03 May 2005 at 14:48
Comments Off on Northern Corporate Dominion by Remy – review
Title: Northern Corporate Dominion
Graphic content, violence, blood, pain, sadness and angst
Summary (if relevant):
"As government became increasingly dependent on private industry to support society, the corporations began to assert more and more control, and eventually the two became indistinguishable. When the corporate government realized that slavery could be a viable economic solution to the costs of maintaining a workforce, many citizens found themselves reclassified as corporate assets.
Slaves were not taken from other civilizations through conquest, as in the past, but through more insidious means. Children, as property of their parents, could be sold to pay debts. Convicts became property of the state, and soon filled the factories and assembly lines of the private companies that bought them. Breeding farms, set up in the second generation after reinstitution, turned out enough product to meet an ever-more-voracious demand. "

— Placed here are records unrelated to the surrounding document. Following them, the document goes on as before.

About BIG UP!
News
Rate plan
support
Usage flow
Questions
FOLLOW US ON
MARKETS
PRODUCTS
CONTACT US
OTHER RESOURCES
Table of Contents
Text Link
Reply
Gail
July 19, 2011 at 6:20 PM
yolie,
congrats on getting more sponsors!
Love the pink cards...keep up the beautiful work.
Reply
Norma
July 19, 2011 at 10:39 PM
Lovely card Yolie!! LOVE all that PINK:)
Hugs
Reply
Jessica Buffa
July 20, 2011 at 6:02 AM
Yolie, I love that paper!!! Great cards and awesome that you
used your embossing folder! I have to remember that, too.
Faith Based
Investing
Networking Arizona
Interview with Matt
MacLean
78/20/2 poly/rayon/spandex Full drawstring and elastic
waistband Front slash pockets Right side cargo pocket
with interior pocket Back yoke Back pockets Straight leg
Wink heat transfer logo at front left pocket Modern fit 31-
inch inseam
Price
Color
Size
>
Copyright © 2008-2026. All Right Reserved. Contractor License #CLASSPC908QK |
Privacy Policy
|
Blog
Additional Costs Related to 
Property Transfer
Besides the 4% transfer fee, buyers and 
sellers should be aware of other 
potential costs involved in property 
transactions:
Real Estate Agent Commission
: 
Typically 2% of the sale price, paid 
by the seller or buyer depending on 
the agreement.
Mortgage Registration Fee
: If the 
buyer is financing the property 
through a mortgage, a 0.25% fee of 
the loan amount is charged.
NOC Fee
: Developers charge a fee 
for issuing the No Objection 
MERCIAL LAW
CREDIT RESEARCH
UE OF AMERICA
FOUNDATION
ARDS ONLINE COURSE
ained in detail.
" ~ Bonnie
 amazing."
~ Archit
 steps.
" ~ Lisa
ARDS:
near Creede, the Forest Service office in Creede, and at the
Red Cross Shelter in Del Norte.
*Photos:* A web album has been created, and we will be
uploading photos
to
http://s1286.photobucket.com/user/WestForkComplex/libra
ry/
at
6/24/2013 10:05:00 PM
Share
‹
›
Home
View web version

I was reminded of these stories by Bellona’s rec site
And glad to be so. These are *not* warm and fluffy stories about cute slaves and implausibly kindly owners. The slaves are brutalised and broken, and used by their masters to break others of their kind. Long service is rewarded by death, and the only comfort to be found is in the rare solace of a fellow slave’s arms. Joran was born to privilege, but as the child of a slave who his father never got around to freeing, he finds out the hard way what his real position in this society is to be. It’s a cruel and traumatising process bringing him to heel, and makes for a difficult read.
That’s not because the writing is flawed – far from it. It’s powerful, rich and incredibly moving – even the fate of people you at first dislike, can make you weep – but there are no easy answers here, no soft options, and the final resolution, if such you can call it, is hopeful and hopeless at the same time. Brave, imaginative, and challenging writing, which rises above the genre and the expectations of the set up. A real masterpiece, but not for the faint of heart. Take the warnings very seriously.